Work does not exist for work’s sake, or for productive demonstrations of key talents; it’s a mission field. Your success in business is measured not by profit, but by converts.
Meaningful friendships matter only among the faithful. Any relationship with the lost occurs on instrumental terms. The purpose of such a relationship isn’t to grow deeper in the knowledge of who this human being might be; they just need to believe.
This approach to life, in my estimation, shoulders the label “shotgun gospel” quite nicely. Instead of loving your family because they are people worthy of love, they are a project. Rather than pursuing your passion in work and creating something of meaning, you are a potential HR nightmare. Instead of pursuing relationships that represent the variety of human culture, the endpoint results in monoculture.
In all these scenarios, the Evangelical has a tendency to speak the truth of Scripture no matter how awkward, damning, or hateful—even if such proselytizing positions are presented under the basis of “love” and educating another for their own good. The approach is like shooting someone at close range with a shotgun hoping that the activity will change in lifestyle.
Significant and meaningful change takes years. If that’s a clear desire, taking out a shotgun and shooting supposed truth at someone doesn’t do much good.
In fact, such an approach typically ends with a shotgun blast in the other direction as both camps plant stakes in the ground and prepare for a drawn-out fight. Taken to its extremes, the fight between disparate belief systems can get pretty absurd.
Under such auspices, The Ball and the Cross forms.
Practically Absurd, in Every Way
Absurd in every way, The Ball and the Cross follows the eternal struggle between two men at the opposite ends of the belief spectrum.
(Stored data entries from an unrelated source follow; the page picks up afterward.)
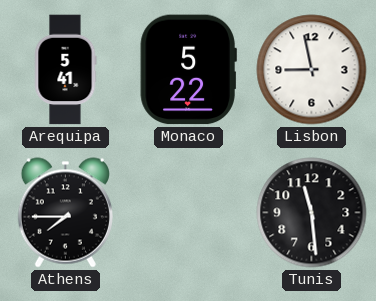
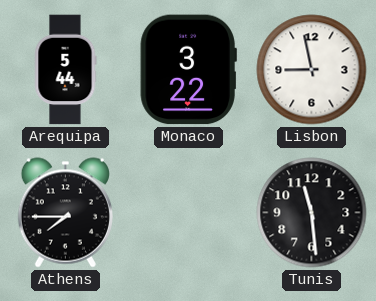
Arequipa: 5:41 -> 5:44
Monaco: 5:22 -> 3:22
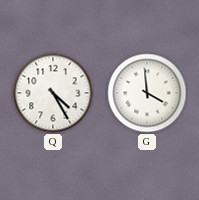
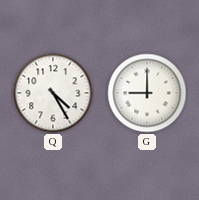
G: 3:59 -> 9:00
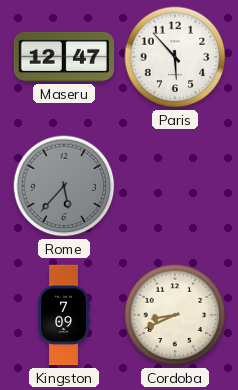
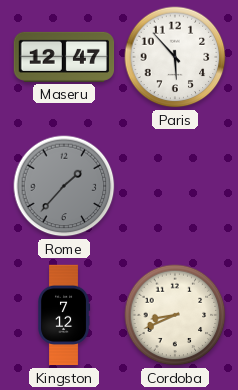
Rome: 5:37 -> 1:37
Kingston: 7:09 -> 7:12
On one side we have Turnbull, an outspoken atheist and author of a secularist magazine with a clear mission to publish inflammatory statements about the pillars of the faith.
On the other end, we find Scotsman and pious Catholic, MacIan. All hell breaks loose when this devout man uncovers Turnbull’s statements about the Virgin Mother. Such blasphemy must be punished and fisticuffs ensue.
Taken to a higher court to resolve the issue, MacIan issues a promise:
“’Wherever and whenever I meet that man,’ and he pointed to the editor of ‘The Atheist,’ ‘whether it be outside this door in ten minutes from now, or twenty years hence in some distant country, wherever and whenever I meet that man, I will fight him’” (19).
And thus, chapter after chapter, the pair parry across England, running from the cops that attempt to arrest them, sparring sword to sword hoping to honor what each believes to be true.
A Question of Sanity
The duel escalates in ludicrousness to the point where the entire nation seems to fall under the spell:
“I am a little mad; but, after all, it is only a little madness. When hundreds of high-minded men had fought duels about a jostle with the elbow or the ace of spades, the whole world need not have gone wild over my one little wildness. Plenty of other people have killed themselves between then and now. But all England has gone into captivity in order to take us captive. All England has turned into a lunatic asylum in order to prove us lunatics. Compared with the general public, I might positively be called sane” (167).
Ultimately, The Ball and The Cross explores the absurdity of the fight between competing worldviews. Chesterton, a Catholic himself, can never truly approach the story from an unbiased position. But he certainly presents this novella as a clear example of the uselessness of the fight. And yet, Christians and non-Christians alike will jump into the debate with their shotgun gospels. Maybe we’re all certifiably insane.